What you should do: How do the lines read from the one holding "segmentation as SVG." through the last line of the listing? Set them down exactly, pictures omitted.
*** Source data
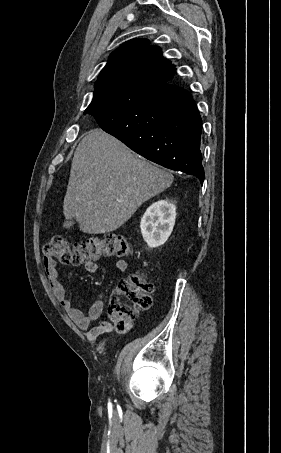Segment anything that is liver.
<instances>
[{
	"label": "liver",
	"mask_w": 281,
	"mask_h": 453,
	"mask_svg": "<svg viewBox=\"0 0 281 453\" xmlns=\"http://www.w3.org/2000/svg\"><path fill=\"white\" fill-rule=\"evenodd\" d=\"M126 144L101 128L79 142L73 156L63 212L88 235L112 233L137 208L171 186L173 174L137 158Z\"/></svg>",
	"instance_id": "6515ba94"
}]
</instances>
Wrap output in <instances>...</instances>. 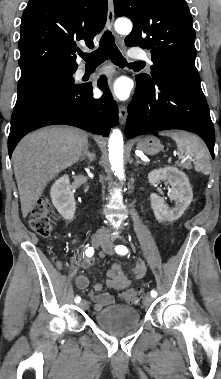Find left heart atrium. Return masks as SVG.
<instances>
[{
  "instance_id": "1",
  "label": "left heart atrium",
  "mask_w": 221,
  "mask_h": 379,
  "mask_svg": "<svg viewBox=\"0 0 221 379\" xmlns=\"http://www.w3.org/2000/svg\"><path fill=\"white\" fill-rule=\"evenodd\" d=\"M111 93L114 97L124 100L129 96V85L125 80H117L111 86Z\"/></svg>"
}]
</instances>
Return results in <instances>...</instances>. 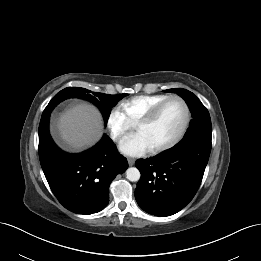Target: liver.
<instances>
[{"mask_svg":"<svg viewBox=\"0 0 261 261\" xmlns=\"http://www.w3.org/2000/svg\"><path fill=\"white\" fill-rule=\"evenodd\" d=\"M58 129L62 139L70 147L81 150L92 146L101 138L102 117L92 105H76L60 117Z\"/></svg>","mask_w":261,"mask_h":261,"instance_id":"obj_1","label":"liver"}]
</instances>
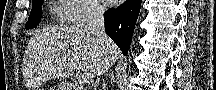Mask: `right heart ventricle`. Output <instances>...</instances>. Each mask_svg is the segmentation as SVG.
<instances>
[{
  "instance_id": "right-heart-ventricle-1",
  "label": "right heart ventricle",
  "mask_w": 216,
  "mask_h": 90,
  "mask_svg": "<svg viewBox=\"0 0 216 90\" xmlns=\"http://www.w3.org/2000/svg\"><path fill=\"white\" fill-rule=\"evenodd\" d=\"M52 9L55 19H69L71 13H75V9L72 7H59V4H56ZM52 24H69V20H52Z\"/></svg>"
}]
</instances>
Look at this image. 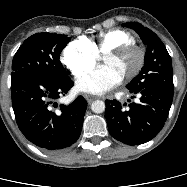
******
Answer below:
Mask: `right heart ventricle`. Output <instances>...</instances>. Each mask_svg is the segmentation as SVG.
<instances>
[{
  "instance_id": "right-heart-ventricle-1",
  "label": "right heart ventricle",
  "mask_w": 216,
  "mask_h": 90,
  "mask_svg": "<svg viewBox=\"0 0 216 90\" xmlns=\"http://www.w3.org/2000/svg\"><path fill=\"white\" fill-rule=\"evenodd\" d=\"M52 9L55 19H69L71 13H75V9L72 7H59V4H56ZM52 24H69V20H52Z\"/></svg>"
}]
</instances>
Look at this image. 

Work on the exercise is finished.